The couple first met when Michell directed Martin in the 2004 adaptation of Ian McEwan’s novel Enduring Love. The actor was 26 at the time, while the director was 48.

Marrying in 2010, they went on to have two daughters. In 2020, the Line of Duty actor announced that the pair had separated. A year later, Michell suddenly died of an undisclosed cause, aged 65.

The Motherland star, now 47, said that the experience had left her in a state of “financial terror”.

“My husband died three years ago and things were really difficult on every aspect of our lives,” she told BBC Woman’s Hour on Tuesday (29 October).

“One of those was that there’s a lot of stuff that comes with grief, and one of them is financial terror. And then there are real practicalities around your children and their mental health, and supporting them, which is your priority.”

Describing the aftermath of the death, the mother-of-two said, “Looking back, I was probably in a state of shock, and fear, and a heightened state, for a long time actually, until very recently.”

Martin lost her husband and acclaimed director Roger Michell in 2021
Martin lost her husband and acclaimed director Roger Michell in 2021 (Instagram/BBCRadio4)

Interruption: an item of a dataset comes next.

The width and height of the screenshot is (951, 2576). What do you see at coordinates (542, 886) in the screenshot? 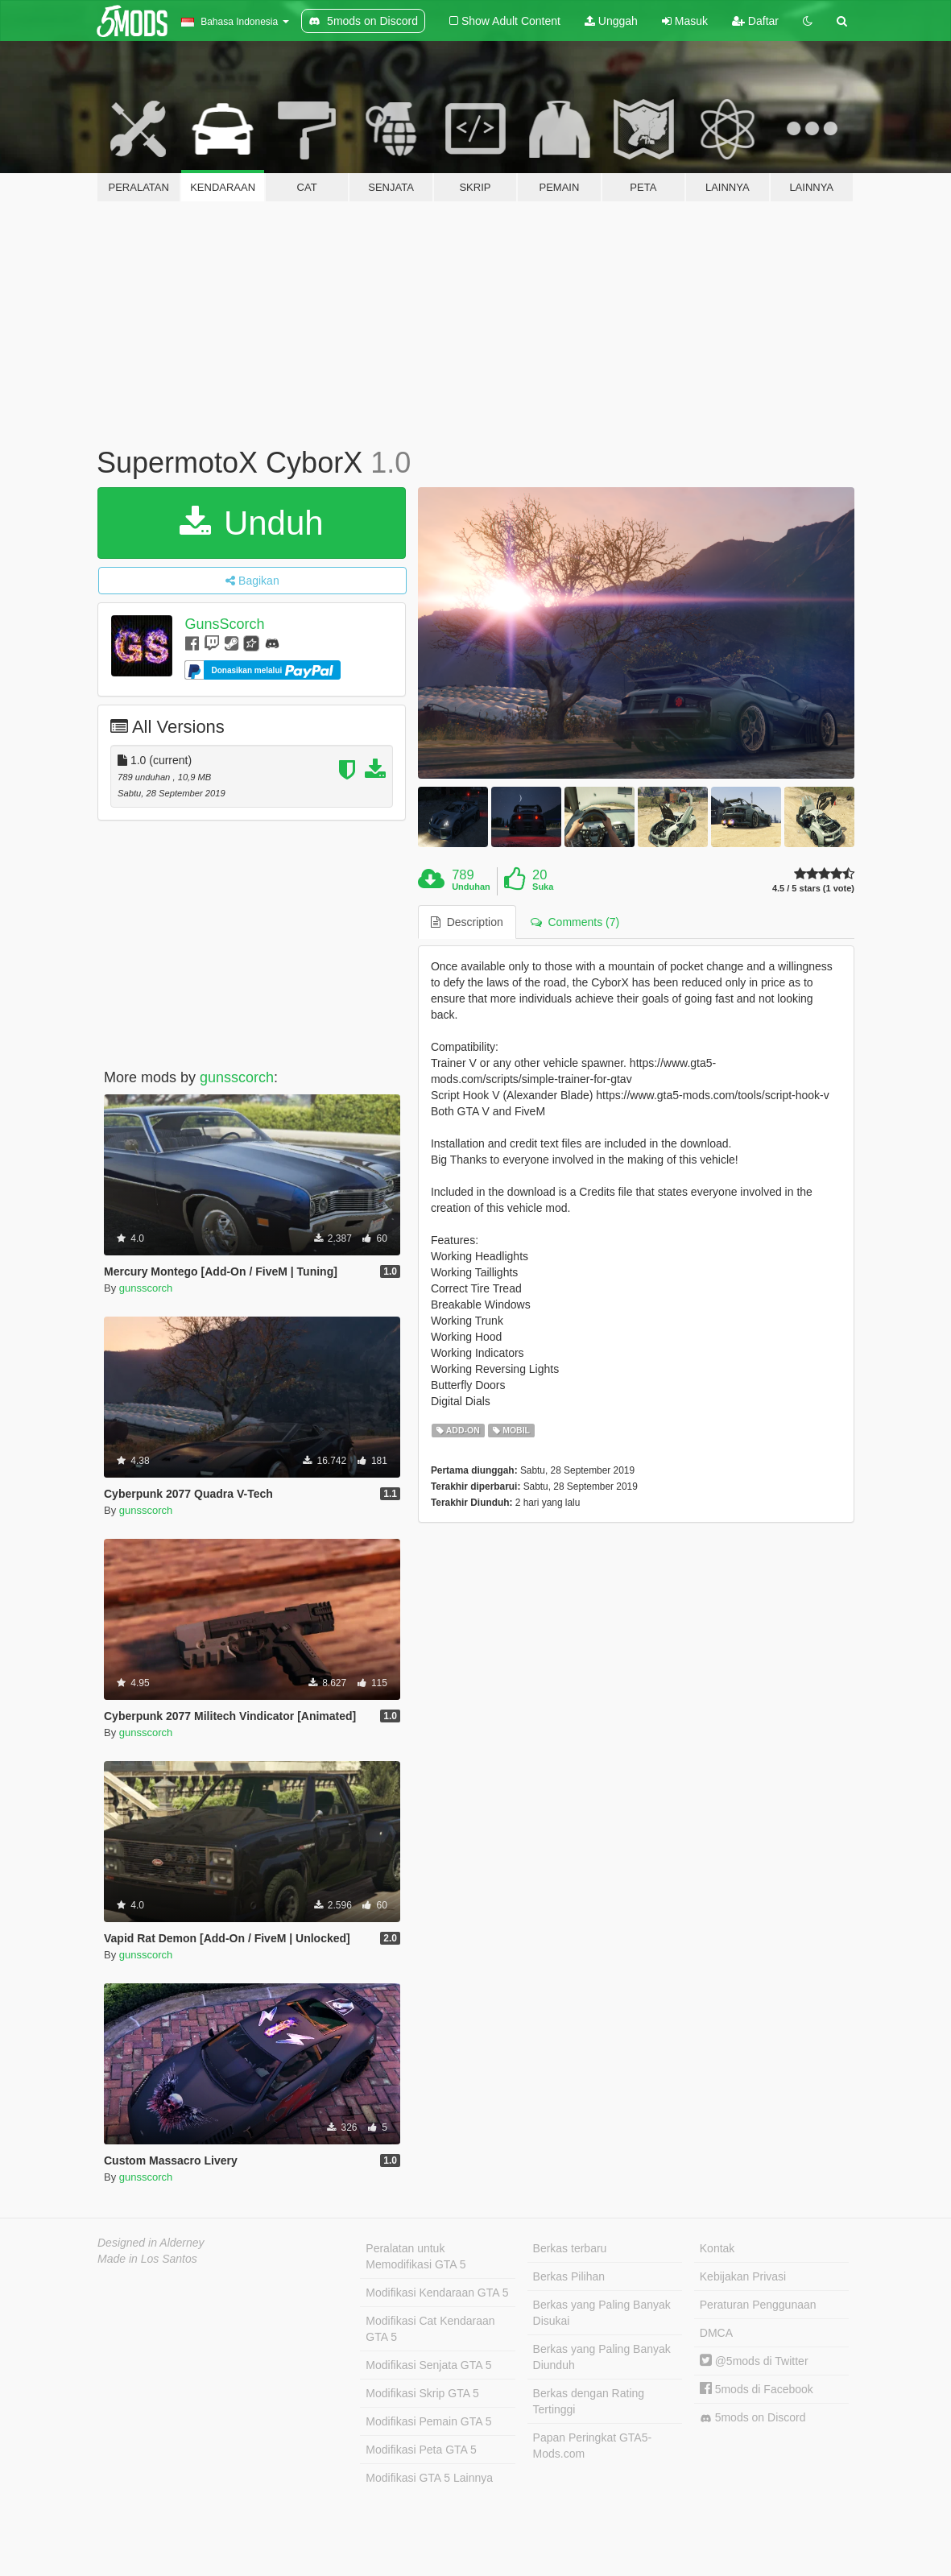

She continued, “I’ve tried this road before, of grief, and sudden traumatic death. I’ve done it before, and so in a way I could pick myself up and do it again.

“It was horrible to have to see my children walk that road, but I’m pretty gritty, I’m pretty strong, and I think I’m quite deft, I hope, at navigating life. And I thought, ‘I’ve just got to keep the motor chugging on.’”

Describing her first experience of loss, she explained: “When it happened to me [for the first time] and I was 24, I was very lonely. I was very isolated because no-one had been through what I’d been through. I didn’t know those people.

“And then when it happened with Rog, I saw it more as, ‘We’ve all got to keep it together for the kids.’”

Martin explained that as a woman in her 40s she was grateful for “having the best friends and best people around”.

She added, “You’ll have stopped making mistakes in that area of your life. And I really did, I had exceptional friends, an exceptional support network.”